Director Matt Shakman’s words to Marvel echo this sentiment: “He’s a visionary. We would have no Marvel Studios today without Jack Kirby. He created numerous amazing characters and built this world alongside Stan Lee. So many of our heroes launched from his mind and his pen, and we wanted to honor that. We wanted to honor his distinctive style.”

Marvel Studios president Kevin Feige also said, “We wanted it to be more than just a passing tip of the hat. There are direct lines from his pencil that he drew with at his drawing board by himself, pouring his universe-spanning imagination onto the page. There are direct lines from there into this film.”

In fact, they planned this comic as a tribute to Kirby meeting Kubrick, as seen in the making of 2001, which is, well, fantastic because The King drew a series of continuations to Kubrick’s classic movie and was inspired by it himself, as evident in his collage work.

And most of all, The Thing is Jack Kirby.

According to Jewish Currents, “In the Lee-Kirby collaboration, Lee provided his signature pop sensibility and glib humor, but there’s no question that Kirby was the driving creative force of the team. Of all Marvel characters, Ben Grimm is the most directly autobiographical. Kirby and Grimm were both born on the Lower East Side of New York and grew up poor; Kirby on Delancey Street, and Grimm on a fictional street called Yancy Street. Benjamin Jacob Grimm takes his first and middle names from Kirby’s father and Kirby’s real first name, respectively. Kirby and Grimm both fought in World War II and came home moody and prone to fits of anger.”

They go on to claim that The Thing is one of the few Jewish Marvel superheroes and is an outright golem, a creature from Jewish myth.

Yet there are echoes of Kirby’s life in his other characters. The Invisible Woman, Sue Storm Richards, is named for his daughter Susan. Mr. Fantastic’s drive to support his family and protect them in the fact of overwhelming odds comes directly from Kirby drawing all night long, his superhuman endurance creating more comics and characters in a month than some creators do in a lifetime, all to keep his family fed — no health insurance or safety net until way into the 1970s, when he worked in animation.

Seeing this quote at the end of the movie made me happy because it was a realization that, while Stan Lee is important to Marvel, it was Jack Kirby, who brought his characters to life, that made them happen.
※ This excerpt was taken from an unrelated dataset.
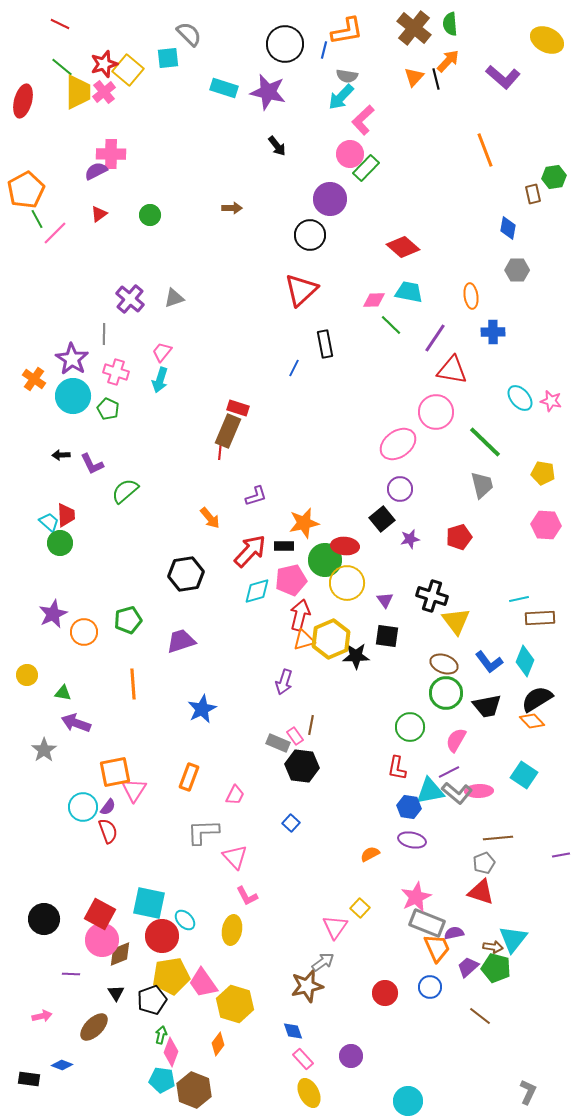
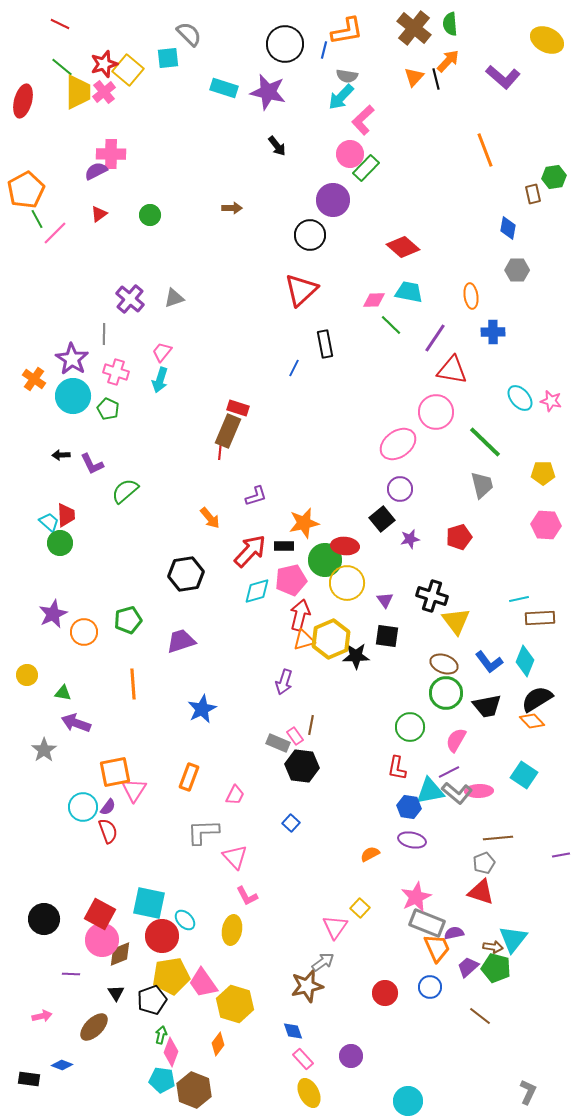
purple circle at (330, 199): moved 3 px right, 1 px down
yellow pentagon at (543, 473): rotated 10 degrees counterclockwise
Jack of all trades created the Silver Surfer. He never intended Sue to be jealous of other women who were around Reed or a damsel in distress. Many of those things originated from Lee’s word balloons. Depending on which story you believe, Kirby had Galactus show up and had to explain it to Stan; Galactus was literally Kirby trying to confront God and see what God would do if He came down to judge His creations.

How much does this movie love Jack Kirby? It names The Thing’s love interest Rachel Rozman (Natasha Lyonne).

Kirby’s wife’s name? Roz.

Beyond the look and feel of this movie, it gets something right: these are really the Fantastic Four.

Only Johnny could realize that the language of the Silver Surfer was in those recordings, while everyone thought he was just chasing girls.

Only Ben could remind everyone that real people were in the buildings they were about to knock down.

Only Reed could devise a plan to save the world that quickly.

And only Sue rallies the world and inspires them to see how to put it all together.

What really worked is that we don’t need to learn the origin of the Fantastic Four. We can understand it quickly, from the TV special that bookends the film. We can see that they’ve changed their world for the better, not just by fighting monsters and villains, but also through their inventions and Sue’s political skills.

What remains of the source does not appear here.